Stored data:
---+---
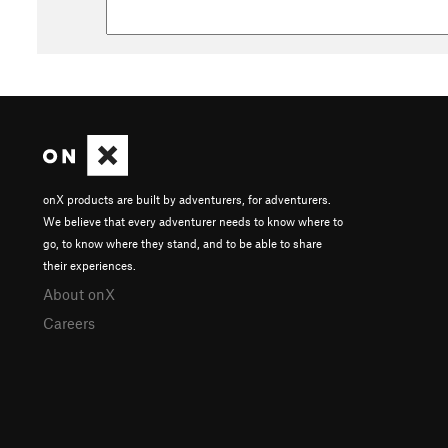
onX products are built by adventurers, for adventurers.
We believe that every adventurer needs to know where to
go, to know where they stand, and to be able to share
their experiences.
About onX
Careers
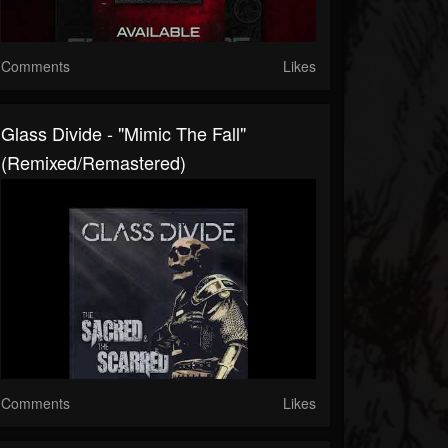
Comments
Likes
Glass Divide - "Mimic The Fall"
(Remixed/Remastered)
Comments
Likes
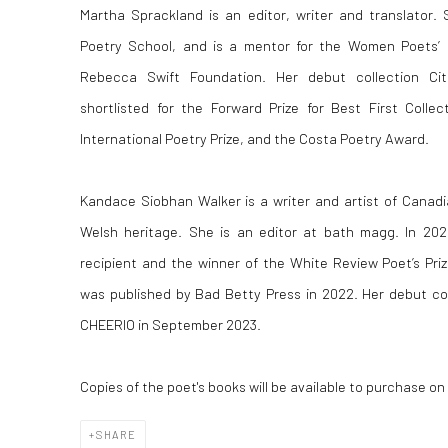
Martha Sprackland is an editor, writer and translator.
Poetry School, and is a mentor for the Women Poets’ P
Rebecca Swift Foundation. Her debut collection Cit
shortlisted for the Forward Prize for Best First Colle
International Poetry Prize, and the Costa Poetry Award.
Kandace Siobhan Walker is a writer and artist of Canad
Welsh heritage. She is an editor at bath magg. In 20
recipient and the winner of the White Review Poet’s Pri
was published by Bad Betty Press in 2022. Her debut co
CHEERIO in September 2023.
Copies of the poet's books
will be available to purchase on
SHARE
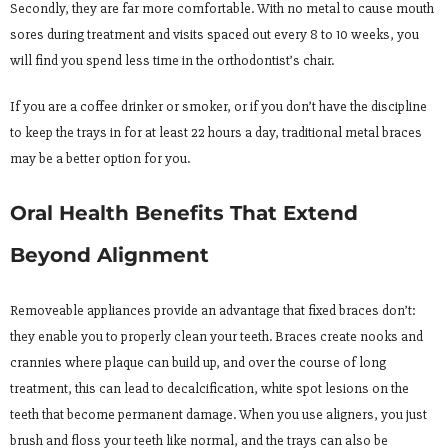
Secondly, they are far more comfortable. With no metal to cause mouth
sores during treatment and visits spaced out every 8 to 10 weeks, you
will find you spend less time in the orthodontist’s chair.
If you are a coffee drinker or smoker, or if you don’t have the discipline
to keep the trays in for at least 22 hours a day, traditional metal braces
may be a better option for you.
Oral Health Benefits That Extend
Beyond Alignment
Removeable appliances provide an advantage that fixed braces don’t:
they enable you to properly clean your teeth. Braces create nooks and
crannies where plaque can build up, and over the course of long
treatment, this can lead to decalcification, white spot lesions on the
teeth that become permanent damage. When you use aligners, you just
brush and floss your teeth like normal, and the trays can also be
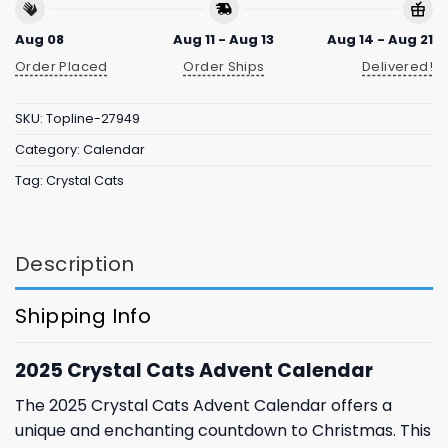
Aug 08
Aug 11 - Aug 13
Aug 14 - Aug 21
Order Placed
Order Ships
Delivered!
SKU:
Topline-27949
Category:
Calendar
Tag:
Crystal Cats
Description
Shipping Info
2025 Crystal Cats Advent Calendar
The 2025 Crystal Cats Advent Calendar offers a
unique and enchanting countdown to Christmas. This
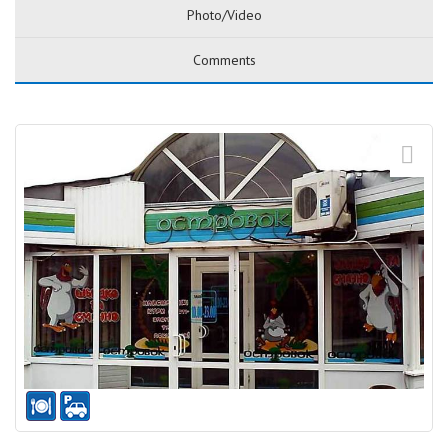
Photo/Video
Comments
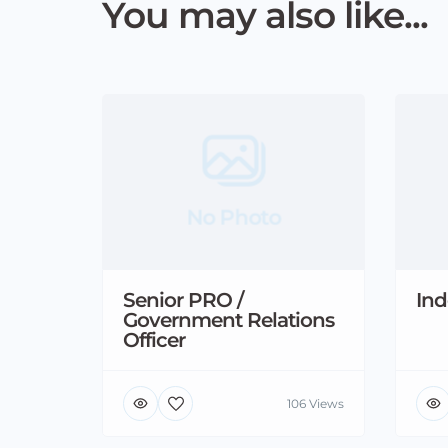
You may also like...
No Photo
Senior PRO /
Ind
Government Relations
Officer
106 Views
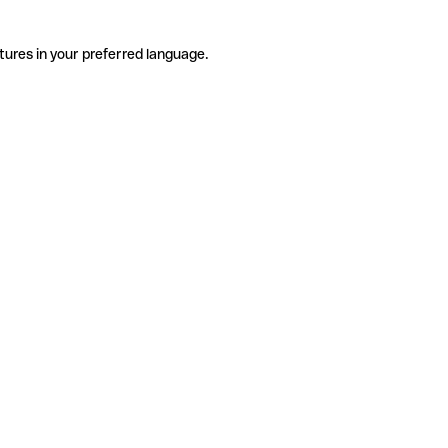
tures in your preferred language.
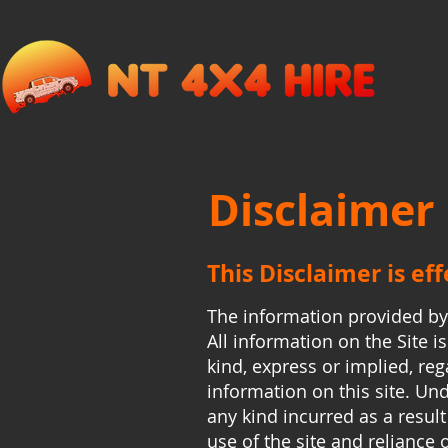
Disclaimer
This Disclaimer is ef
The information provided b
All information on the Site 
kind, express or implied, rega
information on this site. Un
any kind incurred as a result
use of the site and reliance 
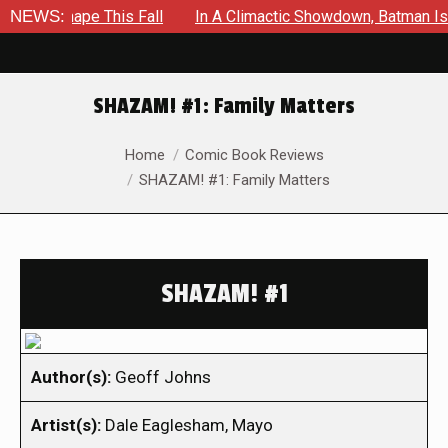
 Shape This Fall
NEWS:
In A Climactic Showdown, Batman Is Forced
SHAZAM! #1: Family Matters
You are here:
Home
Comic Book Reviews
SHAZAM! #1: Family Matters
SHAZAM! #1
Author(s):
Geoff Johns
Artist(s):
Dale Eaglesham, Mayo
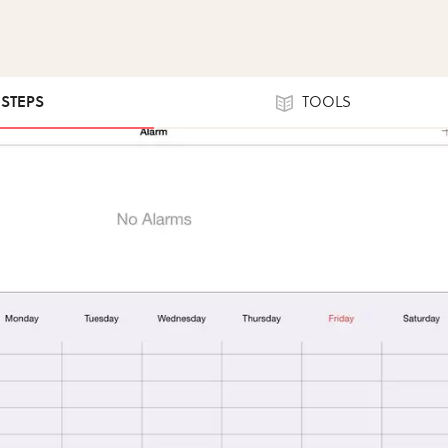
 STEPS
TOOLS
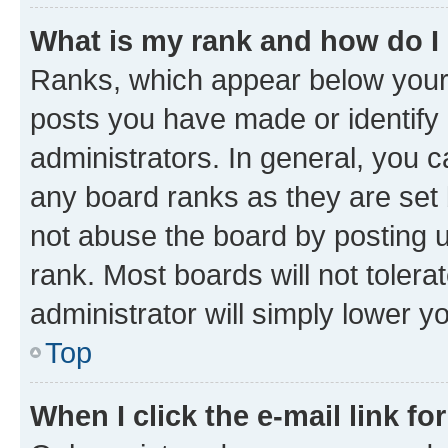
What is my rank and how do I
Ranks, which appear below your
posts you have made or identify 
administrators. In general, you 
any board ranks as they are set 
not abuse the board by posting u
rank. Most boards will not tolera
administrator will simply lower y
Top
When I click the e-mail link fo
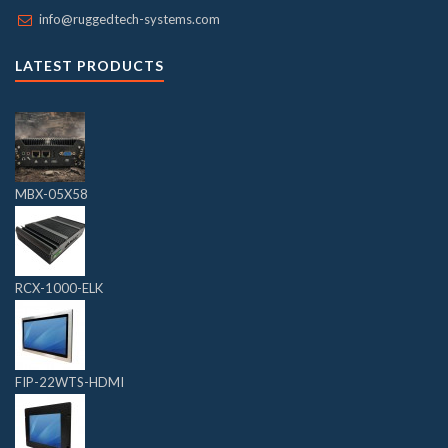
info@ruggedtech-systems.com
LATEST PRODUCTS
MBX-05X58
RCX-1000-ELK
FIP-22WTS-HDMI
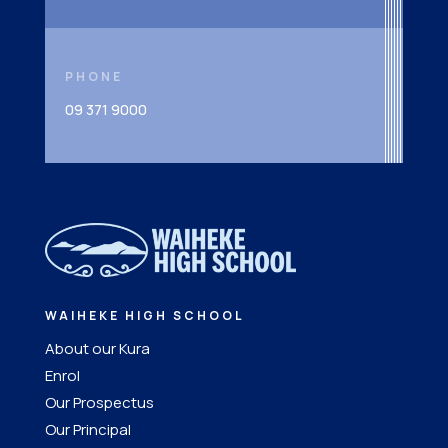
PHONE
09 371 9000
WAIHEKE HIGH SCHOOL
About our Kura
Enrol
Our Prospectus
Our Principal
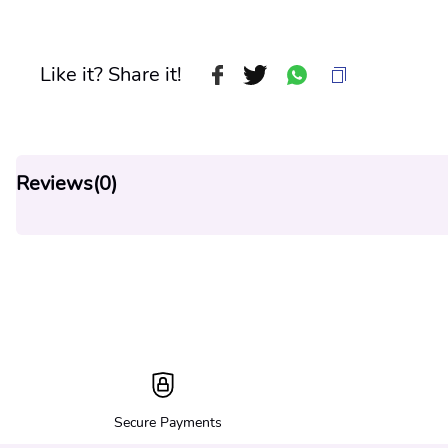
Like it? Share it!
Reviews(
0
)
Secure Payments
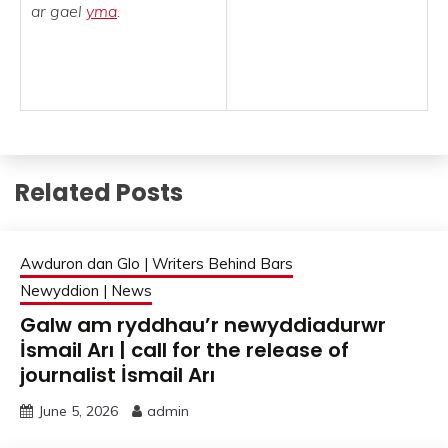
ar gael
yma
.
Related Posts
Awduron dan Glo | Writers Behind Bars
Newyddion | News
Galw am ryddhau’r newyddiadurwr
İsmail Arı | call for the release of
journalist İsmail Arı
June 5, 2026
admin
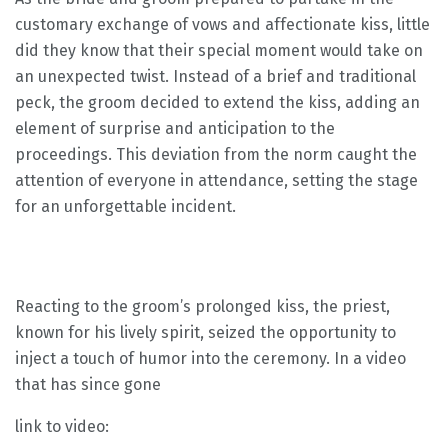
customary exchange of vows and affectionate kiss, little
did they know that their special moment would take on
an unexpected twist. Instead of a brief and traditional
peck, the groom decided to extend the kiss, adding an
element of surprise and anticipation to the
proceedings. This deviation from the norm caught the
attention of everyone in attendance, setting the stage
for an unforgettable incident.
Reacting to the groom’s prolonged kiss, the priest,
known for his lively spirit, seized the opportunity to
inject a touch of humor into the ceremony. In a video
that has since gone
link to video:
---+---
Task instructions:
After locating the line containing "You may also like..." in the entries above, return it and every line after it exactly, ending at the line containing "use of the site and reliance", without pictures.

Output of the task:
You may also like...
No Photo
Senior PRO /
Ind
Government Relations
Officer
106 Views
tures in your preferred language.
Disclaimer
This Disclaimer is ef
The information provided b
All information on the Site 
kind, express or implied, rega
information on this site. Un
any kind incurred as a result
use of the site and reliance 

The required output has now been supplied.